With the new broadband and wide-view circular polarizer, we plot the ACR for an OLED TV. Results are shown in Fig. 15. The viewing angle is widened significantly, especially in the central region, where ACR ≥ 500 is approaching ± 60° [Fig. 15(b)]. By contrast, if a conventional circular polarizer is used, the viewing cone with ACR ≥ 500 is limited to ± 40° [Fig. 15(a)].

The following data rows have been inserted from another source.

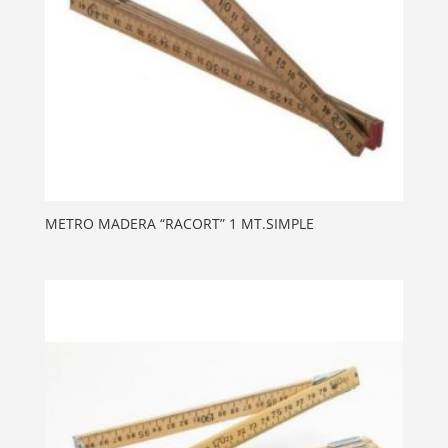
METRO MADERA “RACORT” 1 MT.SIMPLE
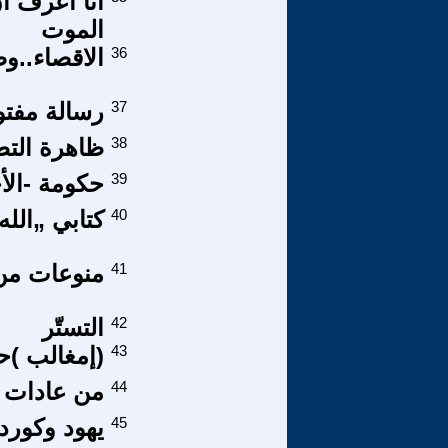
أنا أعرف أ
الموت
36
الاقصاء..و
37
رسالة مفتو
38
ظاهرة التط
39
حكومة -الأ
40
كتابي „الل
41
منوعات من 
42
التستّر
43
(إمغالب )ح
44
من عادات 
45
يهود وكورد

We have analyzed the ambient contrast ratio of LCD and OLED systematically. It is found that high static CR is important in low ambient light conditions. But under strong ambient light, higher brightness is more critical. This gives important guidelines for future display development. The LCD camp should improve its dark state; while OLED camp should improve its peak brightness. Also, the ambient isocontrast contour is plotted under different scenarios. It provides thorough information about LCD and OLED viewing performance. To improve an OLED’s ACR at large oblique angles, we propose a new broadband and wide-view circular polarizer by using two biaxial films. Good performance is demonstrated.
The authors would like to thank Ruidong Zhu for helpful discussion.